While I think that it can be helpful to have the same teachings and have the opportunity to participate in volunteering at the same place, who’s to say that one person might want to switch churches? At some point, you’ll probably want to be attending the same church, anyhow, why make that such a barrier while you’re dating.
People say it’s hard enough to find a significant other already, so I wonder why they feel the need to put one more stipulation or qualification on their potential mate. It’s not enough that they need to have a decent job, good credit, nice style, a house, a car, a deep spiritual walk, and a commitment to loving their family and friends, but now you’ve also got to go to the same church? Whoa. Do you know how small your number of potential mates just got? You chopped out all the potentials in your area down to the few hundred (if that) who attend your church. That’s the way to play the odds and open your options (rolling eyes).
Who are we to place a limit on who God can bring into our lives in the first place? We pray for this kind of man or woman but then we give God all kinds of limitations and boxes that the person must fit into. Don’t you think He’s well aware of what it is you need in a mate?
Is it possible that your limitations and qualifications may cause God to slow down his timetable for giving you the mate that you desire (or more accurately, the one He desires for you)?
Follow me for a second (and stop looking at me in that tone of voice). If you were going to give someone a gift, one you knew was perfect for them, but then they start telling you that they don’t want this kind of gift with that kind of paper, you’d probably be prone to withhold your gift from them for a little while until they cooled their jets, wouldn’t you? Especially if you know full well that the gift that you have for them is in fact more perfect for them than the gift they think they want. It might be a case where you give them what they need, but because it’s not what they think they need, it gets easily overlooked and cast aside. Then they’re stuck there still looking for the gift that they think they need. Do you think that God might do that to us? I think it’s entirely possible.
I’ve seen this work both ways within my own family. My parents divorced when I was eight, and both remarried within the next ten years, but the ways in which they met their spouses couldn’t have been different.
My mother met my stepfather in the choir at the church they both attended — just what all the choir girls want. They dated and married about a year and a half later. My father, on the other hand, met my stepmother on a blind date, set up by a mutual friend. They dated for about 6 months before he proposed. They didn’t go to the same church initially, but were still on similar levels spiritually, and after growing close decided to attend my father’s church.
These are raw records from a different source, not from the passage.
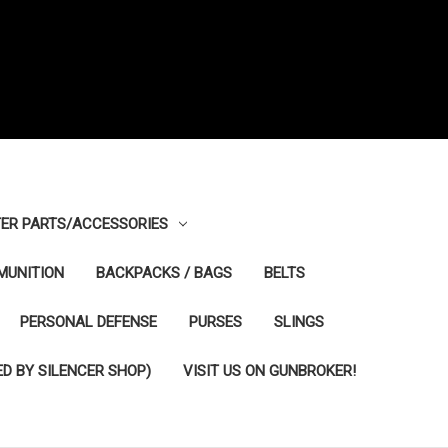
ER PARTS/ACCESSORIES
MUNITION
BACKPACKS / BAGS
BELTS
PERSONAL DEFENSE
PURSES
SLINGS
D BY SILENCER SHOP)
VISIT US ON GUNBROKER!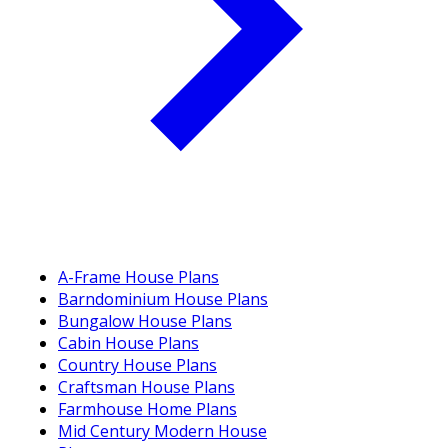
A-Frame House Plans
Barndominium House Plans
Bungalow House Plans
Cabin House Plans
Country House Plans
Craftsman House Plans
Farmhouse Home Plans
Mid Century Modern House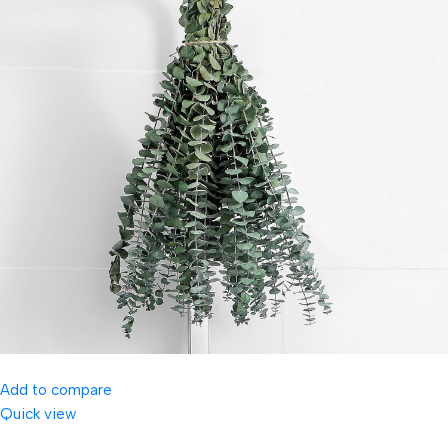
Add to compare
Quick view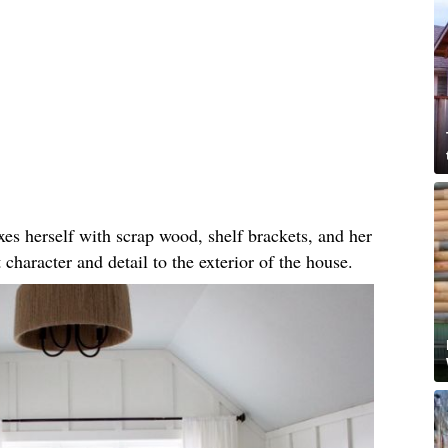
 herself with scrap wood, shelf brackets, and her
 character and detail to the exterior of the house.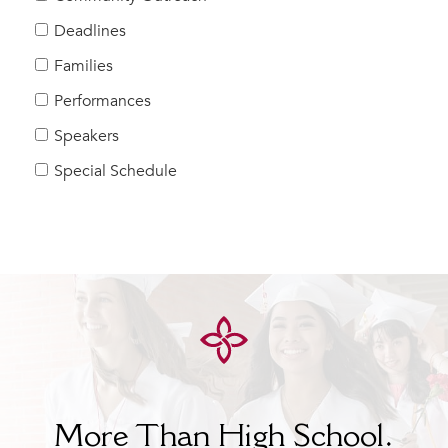
Help Build Her Future
Deadlines
MY CARONDELET
Families
Students
Performances
Families
Speakers
Faculty & Staff
Campus Resources
Special Schedule
Athletics
Alumnae
News
School Store
More Than High School.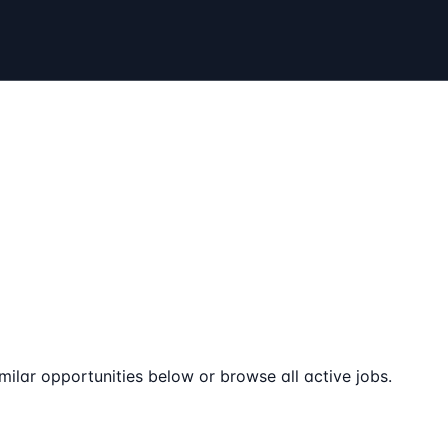
milar opportunities below or browse all active jobs.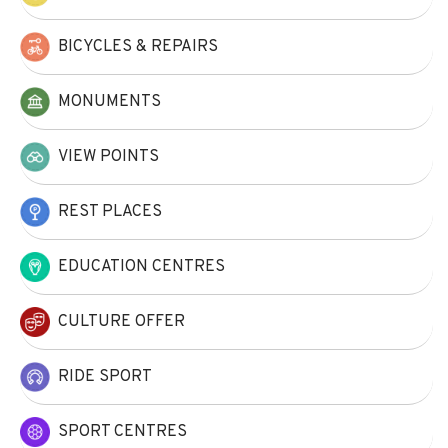
BICYCLES & REPAIRS
MONUMENTS
VIEW POINTS
REST PLACES
EDUCATION CENTRES
CULTURE OFFER
RIDE SPORT
SPORT CENTRES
At then end of the day, it can (and does) happen both ways. People meet within the same church, get married and live happily ever after. But people also meet at the supermarket, on a blind date, or a friend’s birthday party, get married and live happily ever after. You just never know when and where God is going to bring that person into your life. Don’t get so caught up in thinking they’ll come through one door, when in fact, they could’ve come through another, and are already be standing in the same room. Don’t put limits on God and what he can do. He knows you and always has your best interests at heart.